Сергий был прав, притом не знал он, отчего разошёлся Арсений Кронидович с Катенькой Аргамаковой, а ведь похоже вышло. Услышал дурное, поверил легко и отвернулся. Потом очнулся, да поздно было – Севастиану второй год шёл, а Катеньку, чтоб глаза не мозолила, родители замуж аж в Сербию сплавили. Да, батальон – не невеста, а корпус – тем более, только назначение Булашевича родилось из отчаянной обиды государя на югорцев. А неназначение Орлова – из правоты военного министра и вряд ли осознанной досады Арсения Кронидовича уже на это. Булашевич исправит всего лишь ошибки Шаховского и трусость Сажнева, Орлов – ошибки василевса… Те самые, что Сергий желал предотвратить, впутываясь в мятеж. Теперь оба в одной упряжке – хозяин земли русской и бывший заговорщик, но друг другу они не забыли ничего.
– Булашевич Пламмета в конце-то концов одолеет, с этакими-то силами, – резко, будто коня, повернул беседу Орлов, – даже если к нему из Кралевца хоть и целая дивизия подтянется… Больше Иоганн не даст, неприкрытой войны он пока ещё трусит, иначе бы бедняга Шуленберг про согласительные комиссии канцлеру не зачитывал…
– Помню я того Пламмета, – слышать о бывшем друге Сашке Шуленберге Янгалычев явно не желал, – и по Хотчине, и по Зульбургу. Рубака был знатный…
– Булашевич немногим хуже, – вступился за ероя Орлуша. – Как говорится, «штыком давить» князь умеет. И да, не Шаховской, не растеряется, не побежит. Будет драться, сам батальоны в атаку поведёт. Только сейчас обоим не рубиться надо, а соображать. Пламмета, мил-друг Васенька, я не хуже твоего помню, говорено с ним изрядно в бытность его анассеопольскую. Пруссак сей полагает о себе немало, но больше на Ляксандру Фанасьича похож, чем на Буонапарте. Шаховского он, конечно, разнёс лихо, но уже на Федьке Росском зубы обломал; это даже из рапорта при всех его странностях ясно… Никола, когда твой бульдог отпишется наконец?
– Уже отписал. Когда к вам шёл, как раз и доставили. Хоть Бобырев у меня всё больше по пропавшим сапогам, а не батальонам, главное вроде бы ухватил. Одна беда, не пил он на Лабовской мызе и у Заячьих Ушей не был. Всё с чужих слов… Но Шаховского мы на вранье не так, так эдак поймаем.
– А я уж даже и не знаю, хорошо ли, что Шаховского в сторону. Его с Ломинадзевым Севастиан одёрнул бы, а Булашевичу наследник престола не указ.
– Ему никто не указ, окромя Отечества, – со злостью повторил любимую присказку Булашевича Тауберт. Новый командующий был не виноват, виноваты были они с Васькой, сперва смолчавшие, а потом полезшие на рожон. – Управиться-то с Пламметом он управится, если все оговорённые полки вовремя подойдут, только с чем нам на Балканы идти? Если идти, конечно.
– Какое там идти! Всё Ливония съест, чтоб ей пусто было! – Министр Двора рыл землю не хуже своего вороного. – А Кириаковичам, чтоб не сумневались в нас, девицу в зубы. Так что не только Ейсмонта хоронить будем, но и Зинаиду свет-Авксентьевну пропивать.
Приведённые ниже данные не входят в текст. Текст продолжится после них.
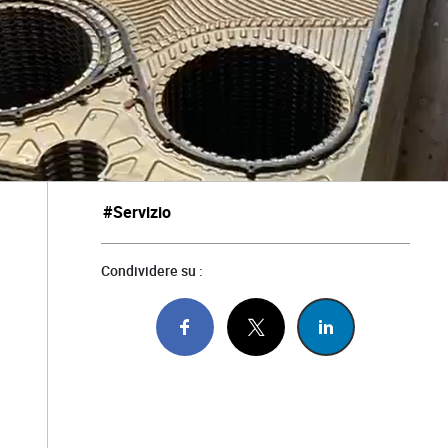
#Servizio
Condividere su :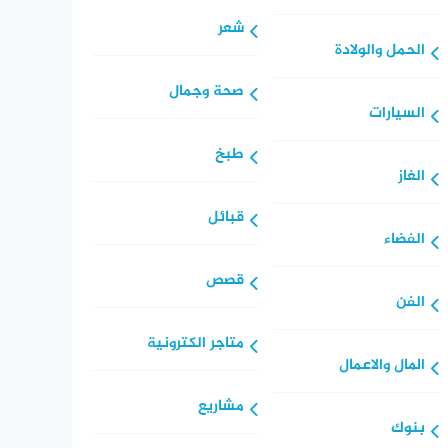
شعر
الحمل والولادة
صحة وجمال
السيارات
طبخ
الغاز
قبائل
الفضاء
قصص
الفن
متاجر الكترونية
المال والاعمال
مشاريع
بنوك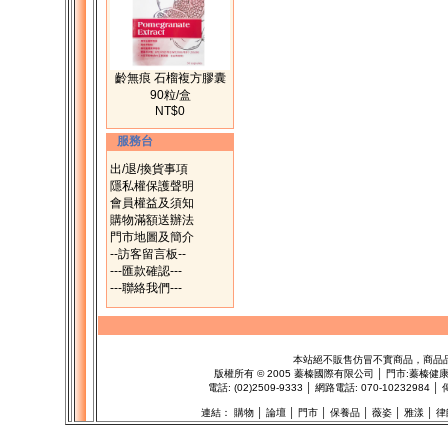
齡無痕 石榴複方膠囊
90粒/盒
NT$0
服務台
出/退/換貨事項
隱私權保護聲明
會員權益及須知
購物滿額送辦法
門市地圖及簡介
--訪客留言板--
---匯款確認---
---聯絡我們---
本站絕不販售仿冒不實商品，商品
版權所有
©
2005 蓁榛國際有限公司 │ 門市:
蓁榛健
電話: (02)2509-9333 │ 網路電話: 070-1023298
連結：
購物
│
論壇
│
門市
│
保養品
│
薇姿
│
雅漾
│
律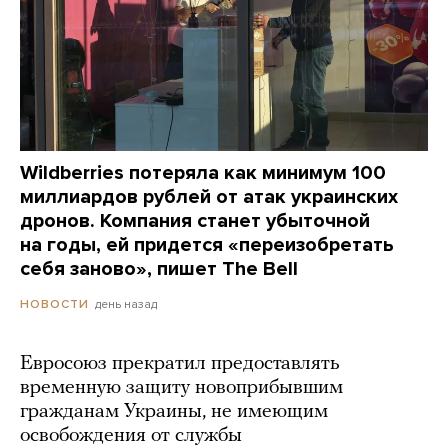
Wildberries потеряла как минимум 100
миллиардов рублей от атак украинских
дронов. Компания станет убыточной
на годы, ей придется «переизобретать
себя заново», пишет The Bell
день назад
НОВОСТИ
Евросоюз прекратил предоставлять
временную защиту новоприбывшим
гражданам Украины, не имеющим
освобождения от службы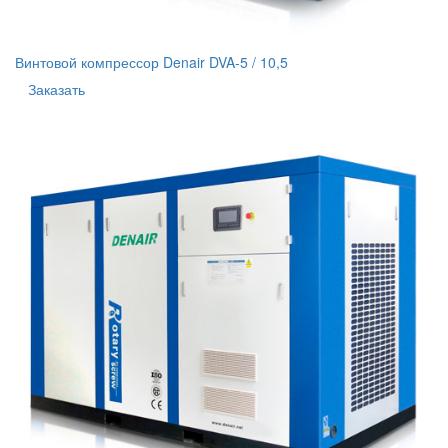
Винтовой компрессор Denair DVA-5 / 10,5
Заказать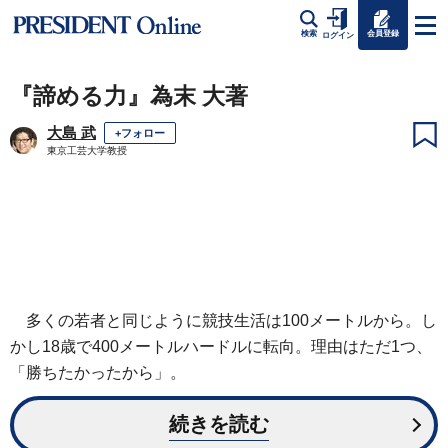
会員登録
検索
ログイン
『諦める力』為末 大著
大島 武
+フォロー
東京工芸大学教授
多くの若者と同じように競技生活は100メートルから。し
かし18歳で400メートルハードルに転向。理由はただ1つ、
「勝ちたかったから」。
続きを読む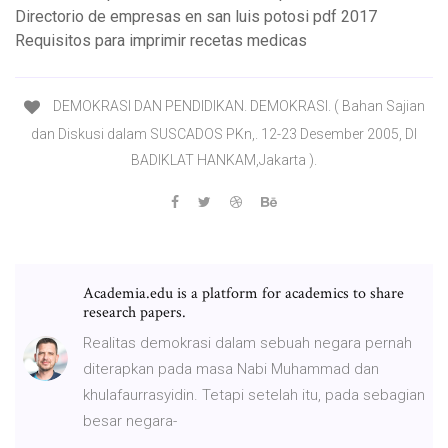
Directorio de empresas en san luis potosi pdf 2017
Requisitos para imprimir recetas medicas
DEMOKRASI DAN PENDIDIKAN. DEMOKRASI. ( Bahan Sajian
dan Diskusi dalam SUSCADOS PKn,. 12-23 Desember 2005, DI
BADIKLAT HANKAM,Jakarta ).
Academia.edu is a platform for academics to share
research papers.
Realitas demokrasi dalam sebuah negara pernah
diterapkan pada masa Nabi Muhammad dan
khulafaurrasyidin. Tetapi setelah itu, pada sebagian
besar negara-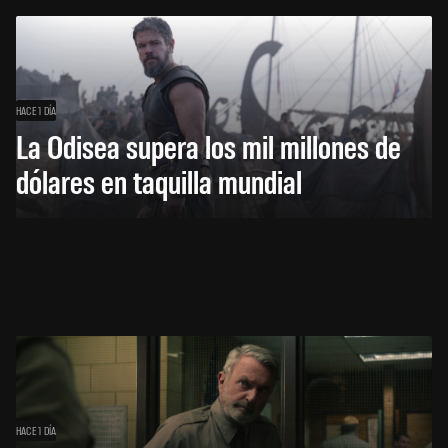
HACE 1 DÍA
La Odisea supera los mil millones de
dólares en taquilla mundial
HACE 1 DÍA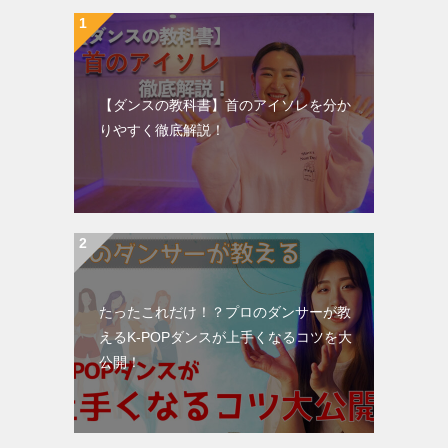
【ダンスの教科書】首のアイソレを分か
りやすく徹底解説！
たったこれだけ！？プロのダンサーが教
えるK-POPダンスが上手くなるコツを大
公開！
– Иванчиков тоже дочку замуж выдаёт, – зачем-то напомнил о преемнике на полку Орлов. О преемнике, о лейб-гвардии Конном полку и о том, что, не случись чадолюбивого ростовщика Гусиковского, готовиться б сейчас генералу Тауберту к походу.
– Выдаёт, – подтвердил Николай Леопольдович. – За Анджековича-второго. Теперь отложат…
Свадьбы не будет, будет поход – торопливый, тяжёлый, кровавый. Под Зульбургом положили половину кавалергардов, но удар тяжёлой конницы сорвал замысел Буонапарте. Это была необходимость, а не глупость.
– Прав ты, Василий, – пробормотал шеф жандармов, – быть Млаве ещё краснее, ох, быть…
Дом без Геды всегда казался пустым и недобрым. Может, когда-то в нём и обитала радость, по крайней мере о дедушке с бабушкой вспоминали как о счастливых людях. Говорили, будто маменька с батюшкой тоже начинали свою жизнь с любви и согласия, но Зюка этого уже не застала. Авксентий Маркович то исчезал из дома, то прятался в кабинете, откуда его извлекали к семейным трапезам; на обедах или ужинах родители либо молчали, либо скучными голосами обсуждали знакомых, либо ссорились. Ввечеру папенька срывался в свои клубы и ресторации, а маменька бродила по комнатам, комкая платок и выговаривая всем, кто попадался навстречу или, наоборот, не оказывался там, где должен быть. Зюке доставалось чаще других, а может, и нет – свои обиды помнишь годами, чужие забываешь назавтра, тем паче ни со Степаном, ни с Евдокией, ни с Еленой Зинаида особо не ладила. Только с Гедой, но он отбывал на войну, которую не одобрял, но на которую рвался.